ONCE UPON A TIME, most serious photographers did their own printing. It wasn’t just the legacy of greats like Edward Weston and Ansel Adams. It was a commonly held belief that a big part of the discovery in photography occurred in the development of film – in the darkroom.

And then there was digital.

Thankfully, there are artists like Robert Stivers who haven’t given up the darkroom ghost. The results are unique; his pictures seem to “suggest spiritual visions,” as one reviewer noted.

For Stivers, the darkroom is a source of inspiration, creation, and improvisation. Happily for all of us, his work is not just extraordinary but is also recognized by places like the Met and the Getty. Artistic talent and acclaim don’t always live together, but it’s nice when they do.

How much of your art is done in the darkroom?

At least is 50%. It might actually be 90%. When I walk into the darkroom, I probably have a fairly commonplace negative. The challenge is to transform it into something that gets somebody’s attention. I want to make something compelling, but I may not know exactly what that is. And it often changes during the printing process. I’m very improvisational, spontaneous. I don’t do test strips when I’m printing; I just grab a sheet of paper and expose it.

Last night, I had a very underexposed portrait that I wanted actually to print dark, so I thought, Ah, this didn’t work. Then I thought, I’m just gonna go with it anyway. So I let it go as far as it was gonna go in the developer. Sometimes I put it back in the developer and it just goes completely black, but sometimes I pull it out just in time, stop it again, and then there’s something.

I have an idea of what’s gonna happen because I do it all the time, but most of the time, it doesn’t really work.
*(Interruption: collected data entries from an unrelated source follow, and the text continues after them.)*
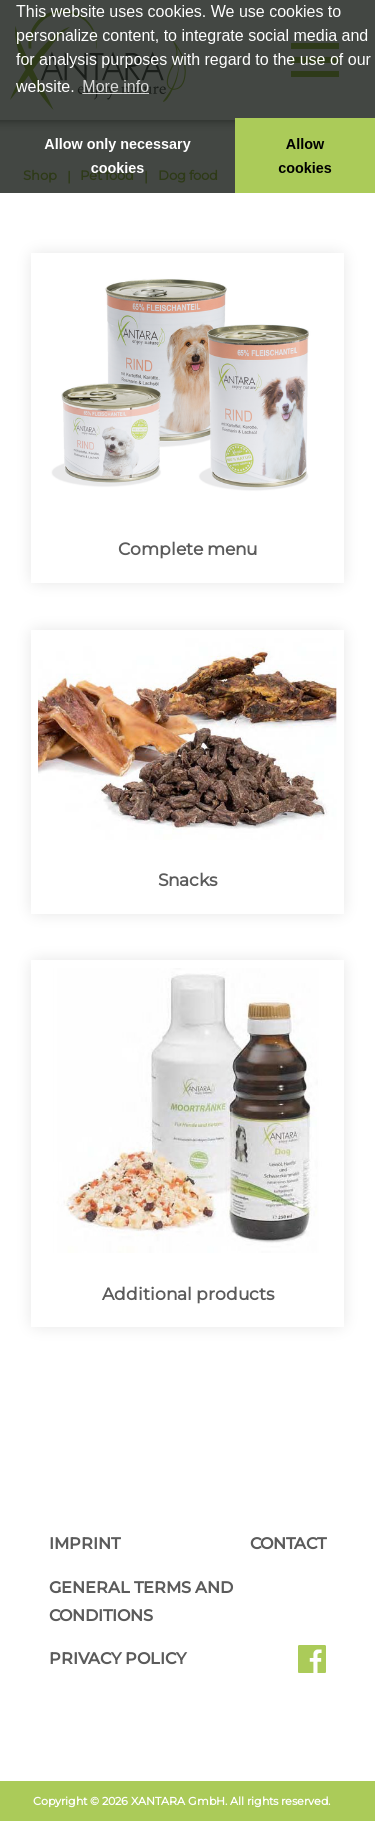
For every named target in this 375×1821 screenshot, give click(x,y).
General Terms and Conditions (141, 1601)
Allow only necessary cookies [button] (117, 156)
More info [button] (115, 86)
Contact (288, 1543)
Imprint (84, 1543)
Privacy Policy (117, 1658)
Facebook (312, 1666)
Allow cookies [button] (305, 156)
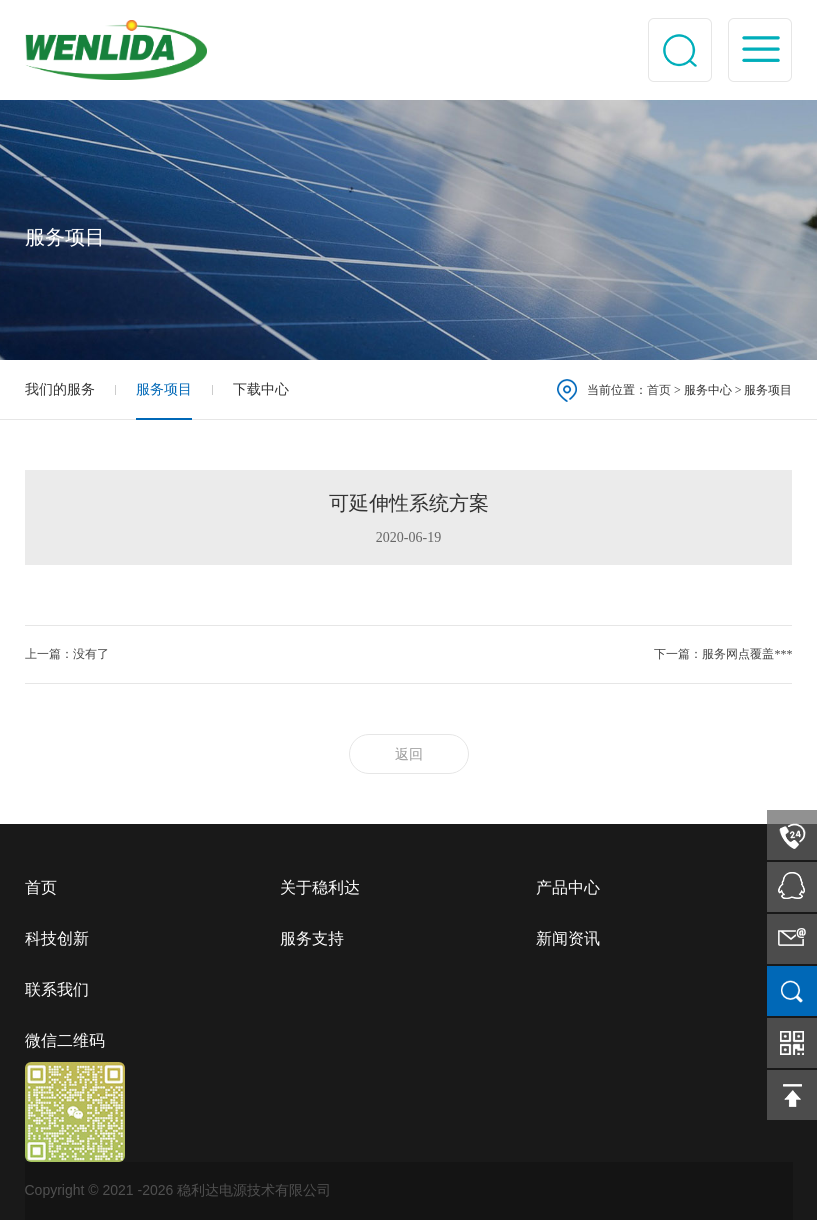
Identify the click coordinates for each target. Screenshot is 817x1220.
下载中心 (261, 389)
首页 (659, 390)
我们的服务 (60, 389)
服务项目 (164, 389)
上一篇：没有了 (67, 654)
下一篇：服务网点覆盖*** (723, 654)
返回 (409, 754)
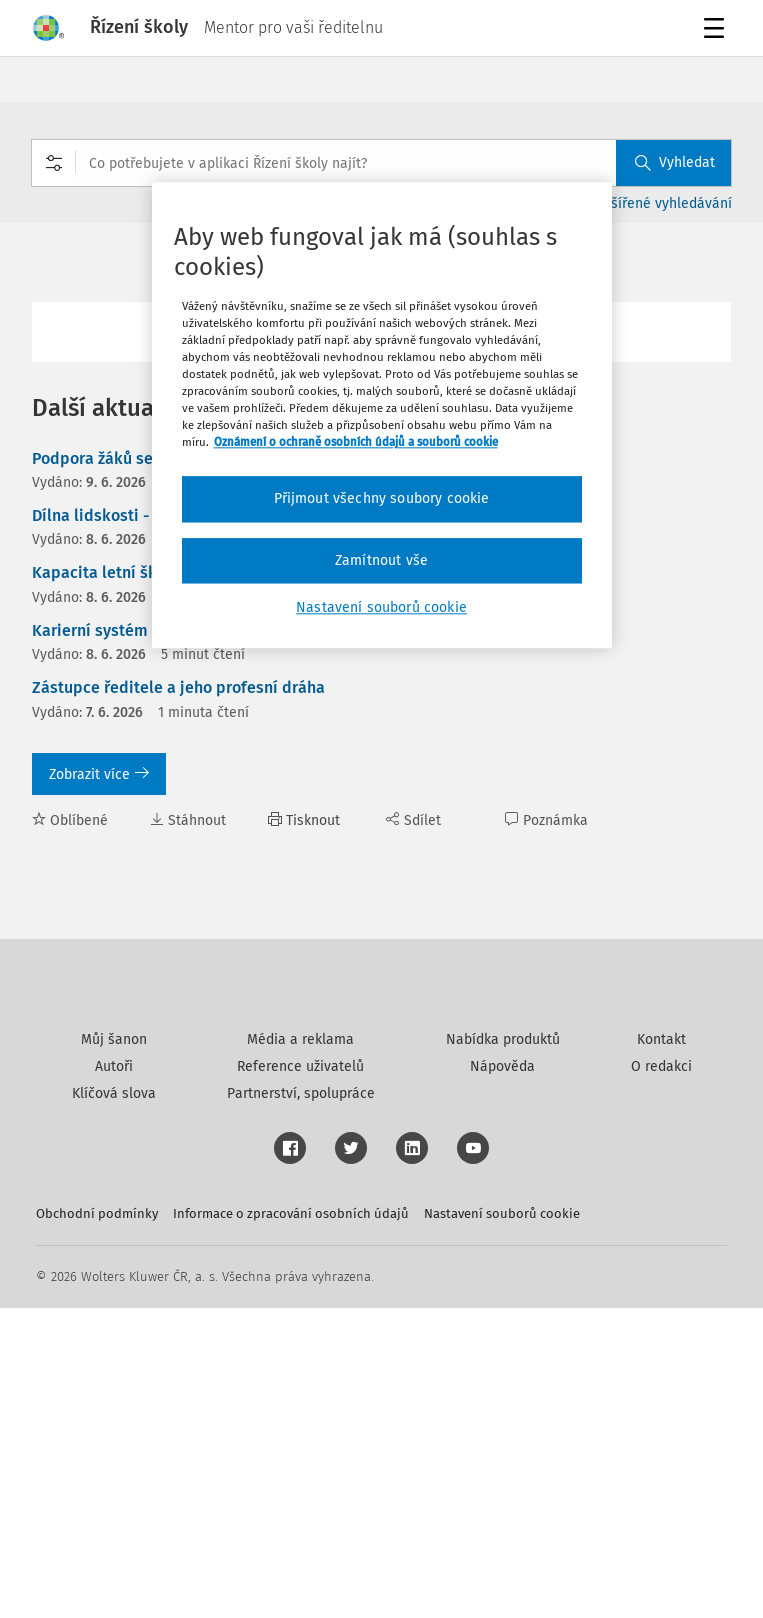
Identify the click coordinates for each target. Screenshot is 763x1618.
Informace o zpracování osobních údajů (291, 1523)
Like the next day I look at it and think, Well, that didn’t work.

Is there a decisive moment in capturing an image?

I think there are many decisive moments.

When I started, I shot everything sharp. By the late 1980s, I thought, What happens if I still shoot with a square format? What happens if I make it rectangular? And then I thought, What happens if I throw it out of focus? And when I did that, I thought, Well, this is really fantastic. So for 15 years I threw everything out of focus.

I was intentionally throwing something out of whack. Like, if you have a stereo system and think, What does Beethoven’s Symphony No. 5 sound like backwards? It was an intentional switching of something that we are taught to appreciate.
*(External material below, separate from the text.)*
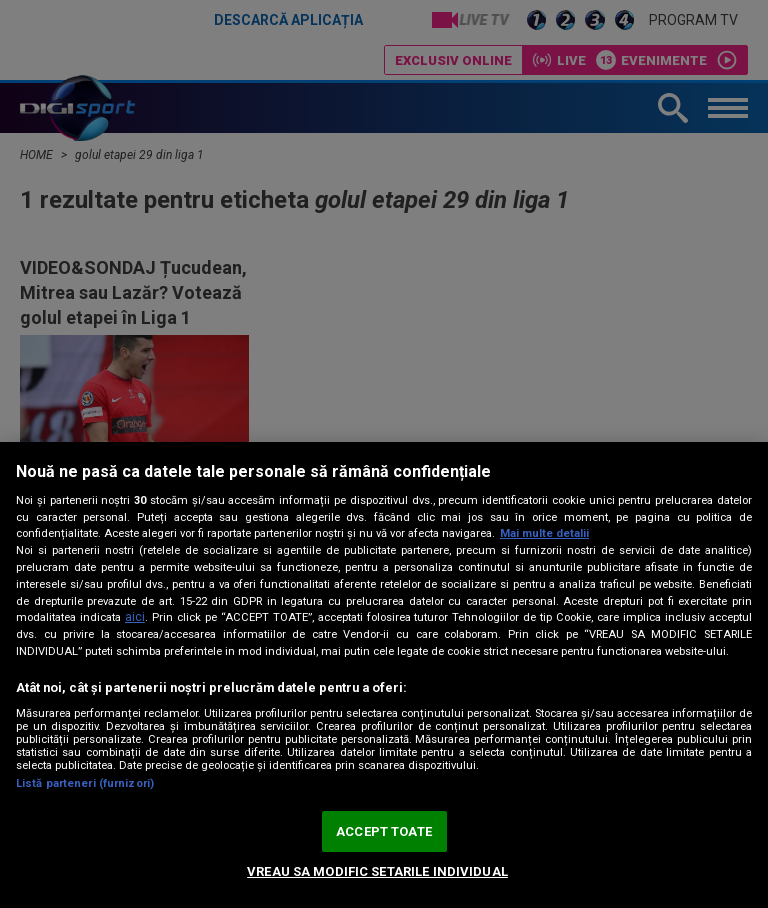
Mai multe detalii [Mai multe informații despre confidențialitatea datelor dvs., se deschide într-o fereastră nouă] (544, 533)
Is there any time when you feel you’ve nailed it after you finish an image?

Not really anymore. That would be so nice to have a sense of completion like that. But I think I often feel like, Well, that was successful. This really works.
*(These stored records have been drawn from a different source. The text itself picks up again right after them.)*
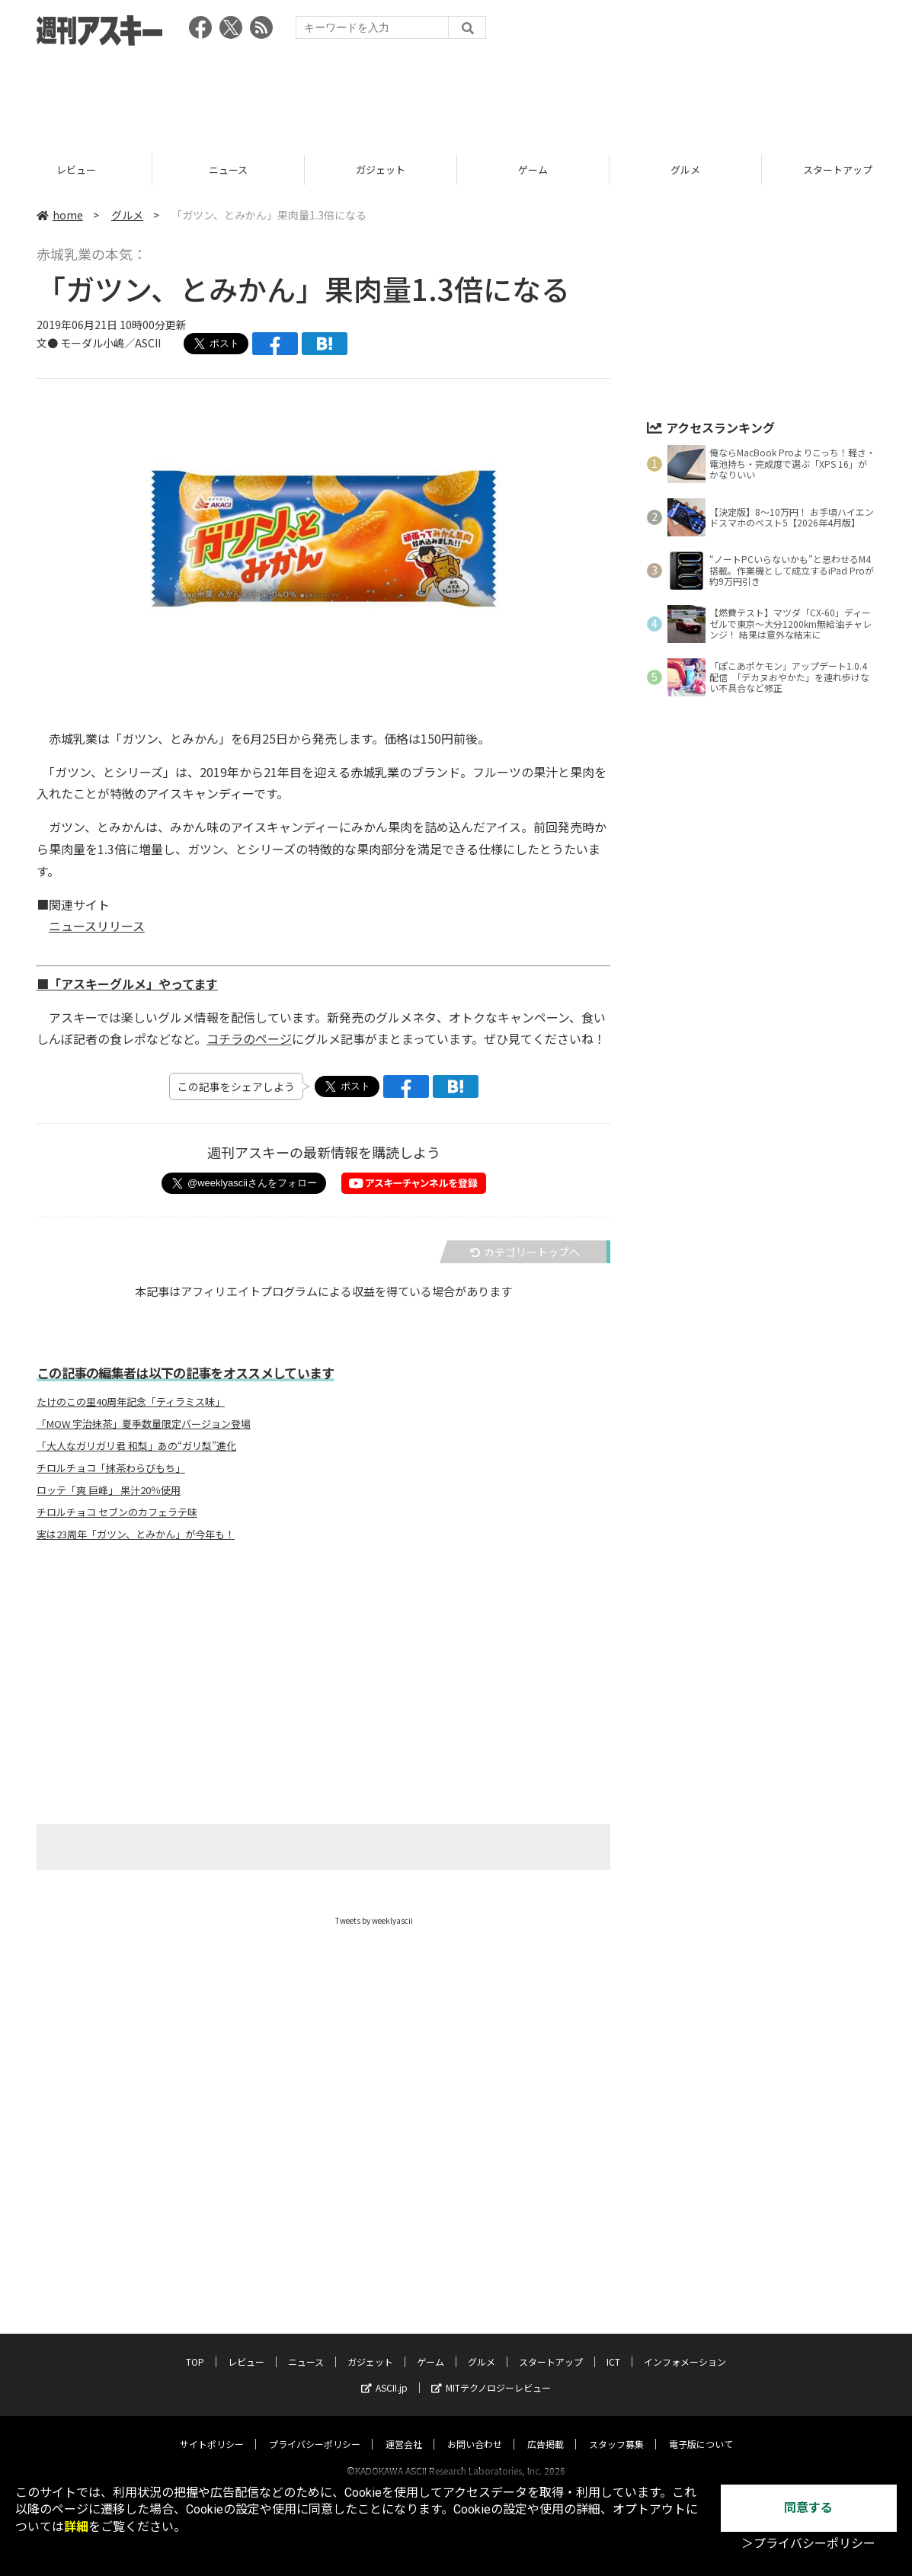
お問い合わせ (474, 2429)
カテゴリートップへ (525, 1251)
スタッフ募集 (616, 2429)
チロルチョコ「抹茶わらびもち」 (111, 1468)
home (60, 214)
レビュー (228, 169)
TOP (75, 169)
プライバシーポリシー (314, 2429)
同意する (808, 2508)
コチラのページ (249, 1038)
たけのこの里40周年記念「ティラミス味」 (131, 1402)
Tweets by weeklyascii (374, 1920)
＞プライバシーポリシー (808, 2543)
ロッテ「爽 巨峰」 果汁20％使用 (109, 1490)
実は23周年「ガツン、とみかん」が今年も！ (136, 1534)
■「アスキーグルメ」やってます (127, 983)
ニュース (380, 169)
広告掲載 (545, 2429)
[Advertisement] (456, 95)
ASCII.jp (384, 2372)
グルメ (127, 214)
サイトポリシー (212, 2429)
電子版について (701, 2429)
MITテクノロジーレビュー (491, 2372)
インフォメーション (685, 2347)
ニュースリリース (97, 926)
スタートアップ (551, 2347)
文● (48, 342)
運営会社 (404, 2429)
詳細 (76, 2527)
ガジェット (533, 169)
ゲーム (685, 169)
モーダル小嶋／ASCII (110, 342)
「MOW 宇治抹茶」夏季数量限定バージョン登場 (144, 1424)
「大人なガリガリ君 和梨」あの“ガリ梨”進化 (136, 1446)
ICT (613, 2347)
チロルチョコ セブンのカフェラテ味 (117, 1512)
I can make an image work in many ways. It’s like the sacred and the profane are not just two possibilities, but a lot of different possibilities.

So light goes on in the darkroom, and that’s when you really know what you have?

No, I cheat.

I cheat all the time. To be honest with you, I expose it and put it in the developer. I don’t use a stop bath because I want to be able to still play with it. I just run some fresh water on it so it’ll hold for a little bit. Then I turn the light on and say, What do I have? I have a few seconds to make a decision. Do I wanna put it in the toner? Or do I wanna put it back in the developer and have it go crazy? Or do I wanna put it in my bleach bath, which will make it disappear? That I find really intriguing. To watch a beautiful image disappear is pretty amazing.